Exercise instructions:
From the records that follow, copy every line that contains the word "Трековые".

= Beginning of Section =

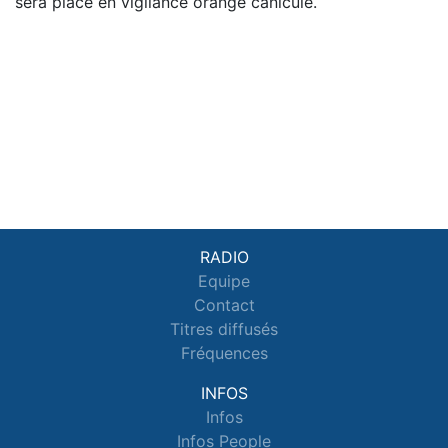
sera placé en vigilance orange canicule.
RADIO
Equipe
Contact
Titres diffusés
Fréquences
INFOS
Infos
Infos People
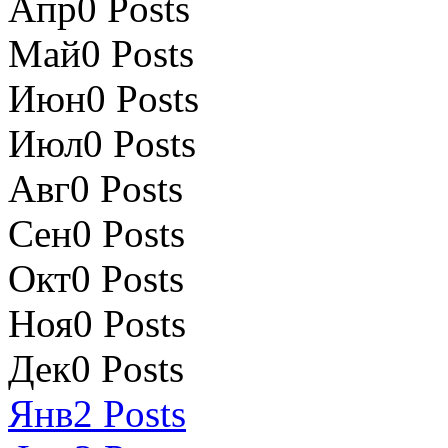
Апр
0
Posts
Май
0
Posts
Июн
0
Posts
Июл
0
Posts
Авг
0
Posts
Сен
0
Posts
Окт
0
Posts
Ноя
0
Posts
Дек
0
Posts
Янв
2
Posts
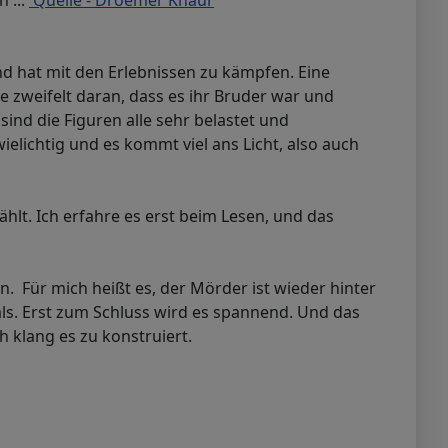
 ...
Quelle - Droemer Knaur
 und hat mit den Erlebnissen zu kämpfen. Eine
ie zweifelt daran, dass es ihr Bruder war und
sind die Figuren alle sehr belastet und
wielichtig und es kommt viel ans Licht, also auch
ählt. Ich erfahre es erst beim Lesen, und das
. Für mich heißt es, der Mörder ist wieder hinter
ls. Erst zum Schluss wird es spannend. Und das
h klang es zu konstruiert.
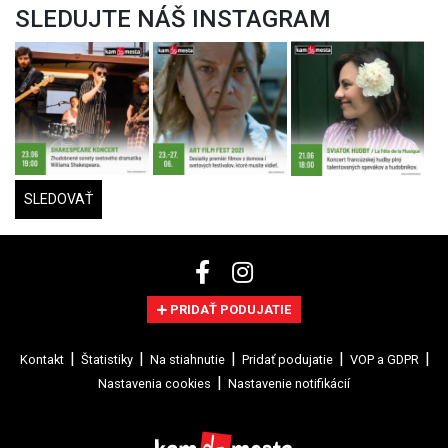
SLEDUJTE NÁŠ INSTAGRAM
SLEDOVAŤ
PRIDAŤ PODUJATIE
Kontakt
Štatistiky
Na stiahnutie
Pridať podujatie
VOP a GDPR
Nastavenia cookies
Nastavenie notifikácií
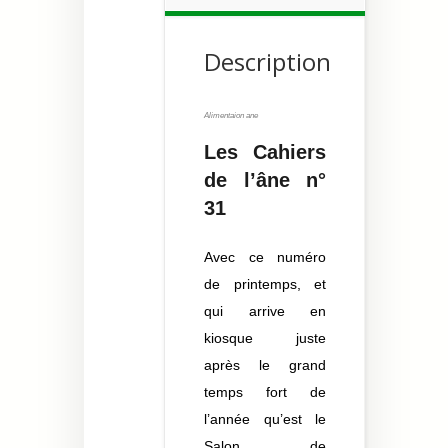
Description
Alimentaion ane
Les Cahiers
de l’âne n°
31
Avec ce numéro
de printemps, et
qui arrive en
kiosque juste
après le grand
temps fort de
l’année qu’est le
Salon de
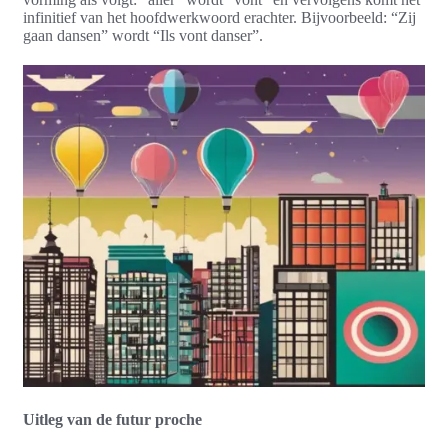
infinitief van het hoofdwerkwoord erachter. Bijvoorbeeld: “Zij
gaan dansen” wordt “Ils vont danser”.
Uitleg van de futur proche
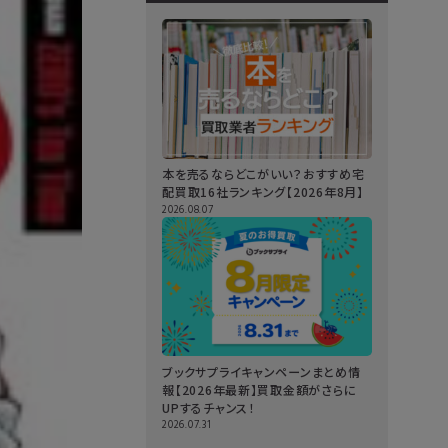
本を売るならどこがいい？おすすめ宅
配買取16社ランキング【2026年8月】
2026.08.07
ブックサプライキャンペーンまとめ情
報【2026年最新】買取金額がさらに
UPするチャンス！
2026.07.31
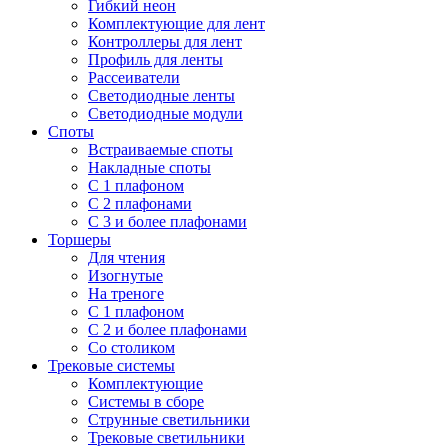
Гибкий неон
Комплектующие для лент
Контроллеры для лент
Профиль для ленты
Рассеиватели
Светодиодные ленты
Светодиодные модули
Споты
Встраиваемые споты
Накладные споты
С 1 плафоном
С 2 плафонами
С 3 и более плафонами
Торшеры
Для чтения
Изогнутые
На треноге
С 1 плафоном
С 2 и более плафонами
Со столиком
Трековые системы
Комплектующие
Системы в сборе
Струнные светильники
Трековые светильники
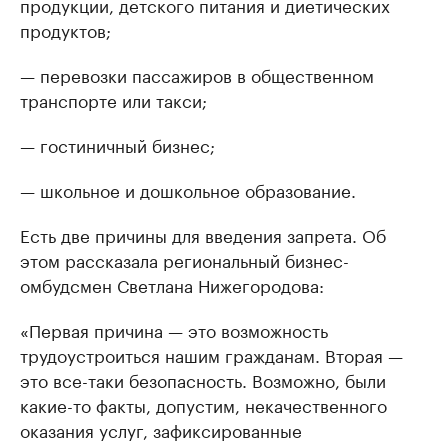
продукции, детского питания и диетических
продуктов;
— перевозки пассажиров в общественном
транспорте или такси;
— гостиничный бизнес;
— школьное и дошкольное образование.
Есть две причины для введения запрета. Об
этом рассказала региональный бизнес-
омбудсмен Светлана Нижегородова:
«Первая причина — это возможность
трудоустроиться нашим гражданам. Вторая —
это все-таки безопасность. Возможно, были
какие-то факты, допустим, некачественного
оказания услуг, зафиксированные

= End of Section =

Result for this task:
Трековые системы
Трековые светильники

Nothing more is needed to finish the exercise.